Can crate training cause anxiety

Can crate training cause anxiety

There is no scientific study that shows for a fact that crate training can cause anxiety in a documented sample of dogs.

There are many assumptions about crate training causing dog anxiety, however, there are no facts backing these assumptions.

People have been crate training their dogs for a long time and they are happy with it. They’ve never complained about any anxious behavior what so ever.

I use a crate for all the dogs I had and still have and none of them have ever shown any symptoms of anxiety.

I am personally convinced that yes if the crate is not used properly and abused can, in fact, harm the dog. But used with moderation it can be a great tool for your dog’s mental stability.

When does crate training cause anxiety

Well as I mentioned before the crate is a great tool for home training dogs if used properly. If you lock your dog all day in his crate and don’t let him exercise and relax outside of the crate; He will most probably develop some sort of anxiety.

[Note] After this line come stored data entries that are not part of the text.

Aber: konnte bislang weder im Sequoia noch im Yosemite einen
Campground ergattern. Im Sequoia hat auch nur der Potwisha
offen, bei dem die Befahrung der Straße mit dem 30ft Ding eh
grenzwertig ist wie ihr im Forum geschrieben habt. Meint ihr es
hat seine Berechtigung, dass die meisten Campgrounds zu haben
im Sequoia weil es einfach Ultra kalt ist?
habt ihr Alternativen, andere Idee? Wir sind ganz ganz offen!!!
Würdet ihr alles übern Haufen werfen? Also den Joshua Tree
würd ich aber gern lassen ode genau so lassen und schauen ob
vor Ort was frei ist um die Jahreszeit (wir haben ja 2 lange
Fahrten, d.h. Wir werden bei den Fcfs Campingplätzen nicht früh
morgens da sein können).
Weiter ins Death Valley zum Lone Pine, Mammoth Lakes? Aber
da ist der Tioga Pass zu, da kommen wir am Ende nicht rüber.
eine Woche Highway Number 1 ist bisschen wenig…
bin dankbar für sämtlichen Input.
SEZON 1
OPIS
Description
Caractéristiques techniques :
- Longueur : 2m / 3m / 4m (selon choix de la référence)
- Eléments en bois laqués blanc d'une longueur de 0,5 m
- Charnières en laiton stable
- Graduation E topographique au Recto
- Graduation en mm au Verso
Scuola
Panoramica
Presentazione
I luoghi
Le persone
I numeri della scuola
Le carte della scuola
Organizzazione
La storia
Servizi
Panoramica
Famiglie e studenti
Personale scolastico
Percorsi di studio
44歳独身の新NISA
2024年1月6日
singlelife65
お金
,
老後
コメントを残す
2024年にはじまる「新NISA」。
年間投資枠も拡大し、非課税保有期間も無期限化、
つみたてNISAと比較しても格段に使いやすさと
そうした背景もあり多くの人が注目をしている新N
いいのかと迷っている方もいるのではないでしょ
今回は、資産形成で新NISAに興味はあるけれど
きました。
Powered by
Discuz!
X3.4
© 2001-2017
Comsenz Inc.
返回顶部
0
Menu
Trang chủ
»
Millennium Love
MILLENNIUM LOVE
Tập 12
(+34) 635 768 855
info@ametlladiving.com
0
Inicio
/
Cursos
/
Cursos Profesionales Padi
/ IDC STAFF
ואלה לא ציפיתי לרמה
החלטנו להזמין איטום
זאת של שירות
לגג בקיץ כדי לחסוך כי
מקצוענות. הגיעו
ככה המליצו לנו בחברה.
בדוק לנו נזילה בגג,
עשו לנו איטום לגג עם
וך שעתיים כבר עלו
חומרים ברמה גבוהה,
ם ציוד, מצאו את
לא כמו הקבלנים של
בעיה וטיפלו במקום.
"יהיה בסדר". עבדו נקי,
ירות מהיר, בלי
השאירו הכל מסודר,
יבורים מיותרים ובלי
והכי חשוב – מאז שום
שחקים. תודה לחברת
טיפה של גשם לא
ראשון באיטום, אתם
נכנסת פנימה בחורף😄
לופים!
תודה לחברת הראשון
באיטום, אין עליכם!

Dogs need to interact with humans and maybe other pets, they are very energetic animals that love the outdoors and playtime.

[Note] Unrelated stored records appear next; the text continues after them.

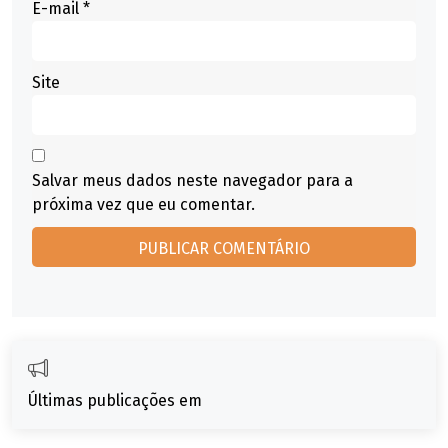
E-mail
*
Site
Salvar meus dados neste navegador para a
próxima vez que eu comentar.
Últimas publicações em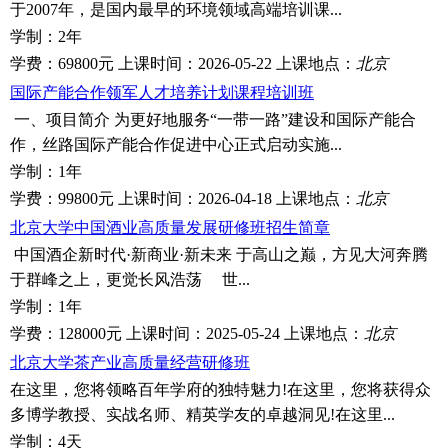
于2007年，是国内最早的环境领域高端培训课...
学制：
2年
学费：
69800元
上课时间：
2026-05-22
上课地点：
北京
国际产能合作领军人才培养计划课程培训班
一、项目简介 为更好地服务“一带一路”建设和国际产能合
作，丝路国际产能合作促进中心正式启动实施...
学制：
1年
学费：
99800元
上课时间：
2026-04-18
上课地点：
北京
北京大学中国酒业高质量发展研修班招生简章
中国酒企新时代·新商业·新未来 于高山之巅，方见大河奔腾
于群峰之上，更觉长风浩荡 世...
学制：
1年
学费：
128000元
上课时间：
2025-05-24
上课地点：
北京
北京大学茶产业高质量经营研修班
在这里，您将领略百年学府的独特魅力!在这里，您将获得众
多博学教授、实战名师、精英学友的卓越洞见!在这里...
学制：
4天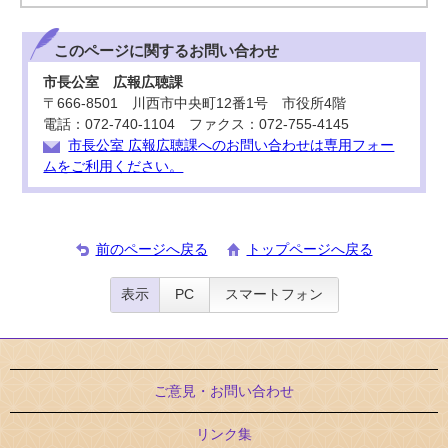
このページに関する
お問い合わせ
市長公室 広報広聴課
〒666-8501 川西市中央町12番1号 市役所4階
電話：072-740-1104 ファクス：072-755-4145
市長公室 広報広聴課へのお問い合わせは専用フォー
ムをご利用ください。
前のページへ戻る
トップページへ戻る
表示
PC
スマートフォン
ご意見・お問い合わせ
リンク集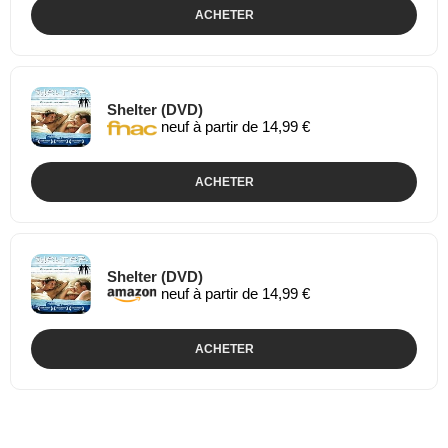
ACHETER
Shelter (DVD)
neuf à partir de 14,99 €
ACHETER
Shelter (DVD)
neuf à partir de 14,99 €
ACHETER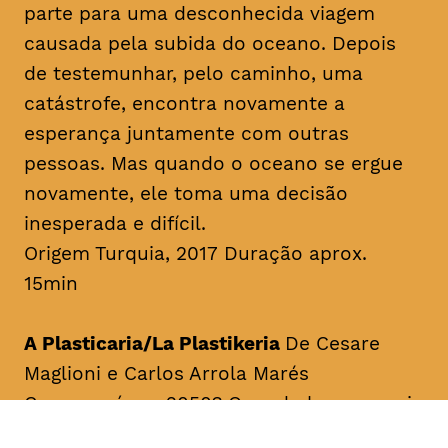
parte para uma desconhecida viagem
causada pela subida do oceano. Depois
de testemunhar, pelo caminho, uma
catástrofe, encontra novamente a
esperança juntamente com outras
pessoas. Mas quando o oceano se ergue
novamente, ele toma uma decisão
inesperada e difícil.
Origem Turquia, 2017 Duração aprox.
15min
A Plasticaria/La Plastikeria
De Cesare
Maglioni e Carlos Arrola Marés
Como será em 2050? Quando houver mais
plástico do que peixes no oceano.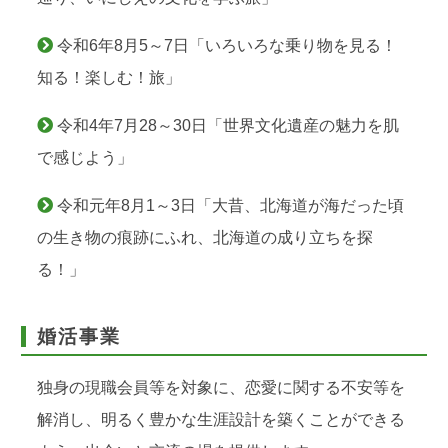
令和6年8月5～7日「いろいろな乗り物を見る！
知る！楽しむ！旅」
令和4年7月28～30日「世界文化遺産の魅力を肌
で感じよう」
令和元年8月1～3日「大昔、北海道が海だった頃
の生き物の痕跡にふれ、北海道の成り立ちを探
る！」
婚活事業
独身の現職会員等を対象に、恋愛に関する不安等を
解消し、明るく豊かな生涯設計を築くことができる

If you want your dog to be stable and healthy he needs to interact with you and other people. Or else he will be anxious around other pets and people, and that has nothing to do with the crate.

So the crate is not a direct cause of anxiety but could be a tool. It doesn’t matter if your dog is in a crate or a playpen or just locked in a room. If he does not have enough playtime and interaction it will lead to anxious behavior.

What causes dog anxiety?

So if crate training is not a direct cause of dog anxiety what are the causes?

There are surprisingly plenty of causes to dog anxiety, some could have nothing to do with us and some could be our fault.

Past trauma

Past trauma can cause dogs to suffer from severe anxious behavior. Dogs that have been abused or have been involved in traumatic incidents are more likely to develop anxieties.

Physical abuse has the most effect on dogs. They tend not to trust others and can be suspicious about everything.

Dogs that have been abandoned by prior owners can also develop anxieties and trust issues. So if you adopt a rescue dog you want to get any information you can have from the dog shelter so you can be prepared and know what to expect.

Medical issues

Any medical issue can cause dog anxieties, especially if it’s related to the nervous system.

Other medical issues like hearing can have a direct impact on the dog’s personality.

Fear

Fear is one of the most common causes of dog anxieties, sometimes a simple thunderstorm can make the dog very uncomfortable.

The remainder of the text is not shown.